Lunes, 31 de marzo de 2008 | Hoy
EL PAíS › OPINIóN
Por Washington Uranga
El lockout agropecuario permitió que asomen y se mezclen otros intereses políticos y económicos que nada tienen que ver con las retenciones. La simplificación hace que se pierda de vista que lo central radica en un conflicto de intereses y de poder que tiene un único titular posible: redistribución de las riquezas. Sólo admitiendo que ésta es la cuestión central se podrá encaminar la discusión. Incluso discutir si las políticas oficiales son las más adecuadas, si aplicar retenciones aporta al objetivo redistribucionista que se pregona. Pero hay que desenmascarar también a quienes, siendo los principales explotadores de los campesinos, pretenden hablar en nombre de éstos y sumarlos como tropa política propia, usando una metodología perversa propia del clientelismo que critican.
Ya se habló de que bajo el término del “campo” se uniformó igualando a los campesinos del Mocase santiagueño y a los terratenientes de la Pampa húmeda. De la misma manera se igualó las abolladas cacerolas populares del 2001 con el reluciente teflón de los últimos días. Tampoco se trata de descalificar éstas y sobredimensionar aquéllas. Ambas estaban y están plagadas de complejidad. Pero diferente es la legitimidad de este Gobierno, que acaba de revalidar su poder en las urnas, que la de aquél que se derrumbaba por el desgaste del sistema político y alimentado por sus incapacidades. Si el “que se vayan todos” del 2001 fue una exageración fruto de la protesta y de la indignación legítima, el “que renuncie” que algunos pronunciaron en los últimos días es, por lo menos, una miopía propia de clases medias que no suelen mirar más allá de sus intereses individuales, o bien el resultado de una desmesura ideológica melancólica del golpismo de otros tiempos.

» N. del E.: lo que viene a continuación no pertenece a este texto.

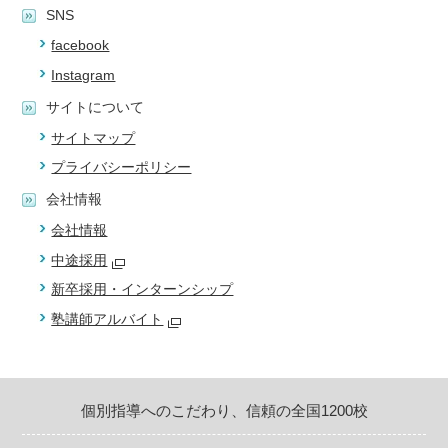
SNS
facebook
Instagram
サイトについて
サイトマップ
プライバシーポリシー
会社情報
会社情報
中途採用
新卒採用・インターンシップ
塾講師アルバイト
個別指導へのこだわり、信頼の全国1200校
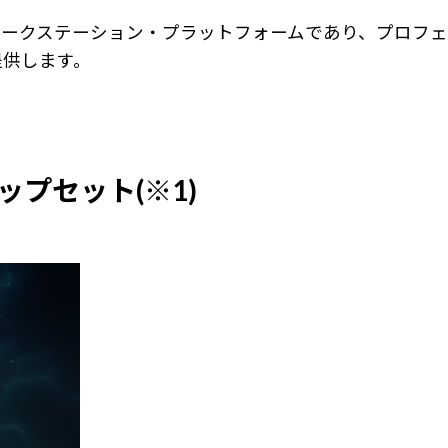
高度なワークステーション・プラットフォームであり、プロフェ
提供します。
チップセット(※1)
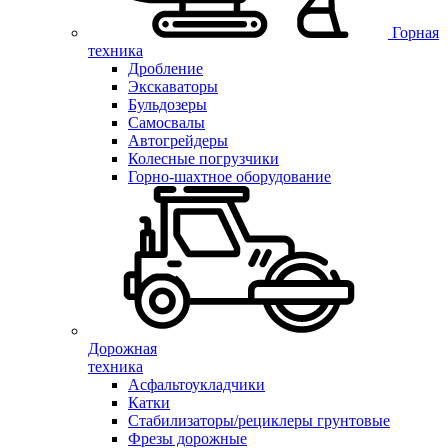
Горная
техника
Дробление
Экскаваторы
Бульдозеры
Самосвалы
Автогрейдеры
Колесные погрузчики
Горно-шахтное оборудование
Дорожная
техника
Асфальтоукладчики
Катки
Стабилизаторы/рециклеры грунтовые
Фрезы дорожные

La palabra “diálogo” ha sido de las más pronunciadas en los últimos días. También “negociación”. Juntas ambas y por separado. No se trata de sinónimos. Negociar es una necesidad. Dialogar es una vocación. El diálogo no se produce de manera instantánea, es un proceso que se construye. Sólo es viable en la confianza y en el respeto mutuo, tomando como base el reconocimiento de la diferencia. Y entiéndase bien: dialogar no significa dejar de reconocer el ejercicio legítimo del poder de cada una de las partes, las asimetrías (incluyendo la diferencia entre quienes representan el interés legítimo del conjunto de la sociedad y quienes defienden el punto de vista también legítimo de un sector), las discrepancias, el conflicto. Sólo así se puede dialogar. Así cada uno llevará al diálogo sus propias convicciones pero con la responsabilidad de una activa preocupación por el bien común, más cercano a la solidaridad que a la mezquindad. Presumir de dialoguista y afirmarse en un discurso etnocéntrico y plagado de precondiciones no es ni más ni menos que un modo de ejercer violencia simbólica.